Great masters from the Southern and Northern Netherlands Showing this private collection gives art lovers and specialists the chance to discover artworks that have rarely been shown, or that were up till now completely unknown. The sheer variety of artists, subjects and techniques renders the collection even more attractive.
The exhibition offers a representative overview of nearly two centuries of drawings in the Netherlands: from the Flemish Primitives to the Renaissance and Italianate artists of the sixteenth century and the Baroque masters Rubens and Jordaens, as well as the work of masters such as Jan and Erasmus Quellinus whose work inclined towards classicism at the end of the seventeenth century.
Visitors will see rare master drawings that served as models for not only the execution of prints and drawings, but also for tapestries, stained-glass windows and objects in precious metal.
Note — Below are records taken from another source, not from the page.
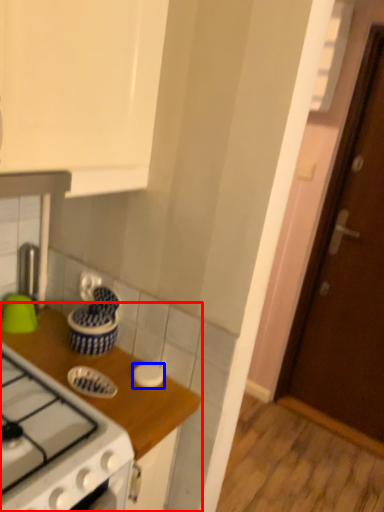 Question: Which object is further to the camera taking this photo, countertop (highlighted by a red box) or kitchen appliance (highlighted by a blue box)?

Choices:
 (A) countertop
 (B) kitchen appliance

Answer: (B) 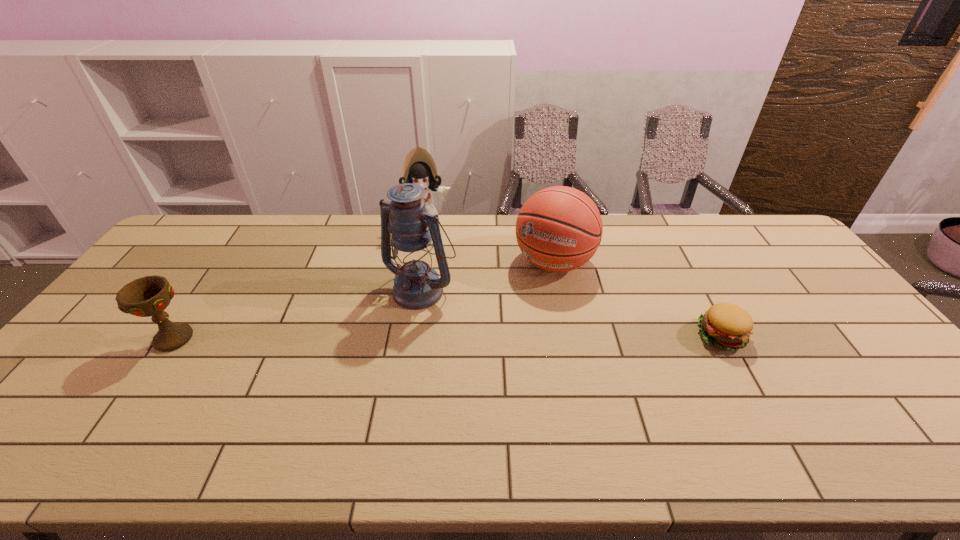 You are a GUI agent. You are given a task and a screenshot of the screen. Output one action in this format:
    pyautogui.click(x=<x>, y=<y>)
    Task: Click on the blank space located on the logo side of the second object from right to left
    This screenshot has width=960, height=540.
    Given the screenshot: What is the action you would take?
    pyautogui.click(x=531, y=299)

Locate an element on the screen. The image size is (960, 540). free space located on the logo side of the second object from right to left is located at coordinates (482, 373).

At what (x,y) coordinates should I click in order to perform the action: click on free location located on the front-facing side of the lantern. Please return your answer as a coordinate pair (x, y). This screenshot has width=960, height=540. Looking at the image, I should click on (372, 340).

Where is `free location located on the front-facing side of the lantern`? The height and width of the screenshot is (540, 960). free location located on the front-facing side of the lantern is located at coordinates (360, 353).

At what (x,y) coordinates should I click in order to perform the action: click on free region located on the front-facing side of the lantern. Please return your answer as a coordinate pair (x, y). Looking at the image, I should click on tap(326, 391).

Locate an element on the screen. The width and height of the screenshot is (960, 540). vacant region located 0.370m at the front face of the farthest object is located at coordinates (427, 310).

Where is `free region located 0.140m at the front face of the farthest object`? The image size is (960, 540). free region located 0.140m at the front face of the farthest object is located at coordinates (426, 261).

At what (x,y) coordinates should I click in order to perform the action: click on free space located at the front face of the farthest object. Please return your answer as a coordinate pair (x, y). The height and width of the screenshot is (540, 960). Looking at the image, I should click on (427, 306).

Find the location of a particular element. The image size is (960, 540). basketball positioned at the far edge is located at coordinates (558, 229).

Where is `doll present at the far edge`? This screenshot has width=960, height=540. doll present at the far edge is located at coordinates (x=419, y=167).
Discoveries The exhibition is a surprising trajectory through the artistic production of less known or only recently studied artists such as Hans Collaert, who is mainly acknowledged as the engraver of countless prints, Gerard van Groeningen, the enigmatic Master of Liechtenstein and unknown studio assistants who gathered around celebrities of the Flemish painting such as Pieter Coecke van Aelst, Bernard van Orley and Michiel Coxcie.
The selection also includes a number of unusual items such as drawings by Frans Pourbus the Elder, Hendrick Vroom and Hans Savery the Younger, as well as important new attributions to Karel van Mander, Joachim Wtewael, Paul de Vos and Lucas van Uden. They are the result of thorough, sustained study by a group of art historians led by Stefaan Hautekeete, curator of ancient drawings at the RMFAB and curator of the exhibition.
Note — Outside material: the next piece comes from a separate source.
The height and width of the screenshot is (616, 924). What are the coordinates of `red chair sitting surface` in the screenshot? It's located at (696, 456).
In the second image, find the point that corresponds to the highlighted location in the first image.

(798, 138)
Collaboration with the King Baudouin Foundation This exhibition was organised in close collaboration with a passionate collector (who prefers to remain anonymous), the King Baudouin Foundation and the RMFAB. The exhibition is, again, a perfect example of public-private cooperation that is essential to the Museum.
This partnership is even stronger than usual: several drawings from the private collection were donated to the King Baudouin Foundation, which in turn decided to house them at the Museum as long-term loans. These works will contribute to a more complete and nuanced panorama of the Museum’s ancient drawing collection.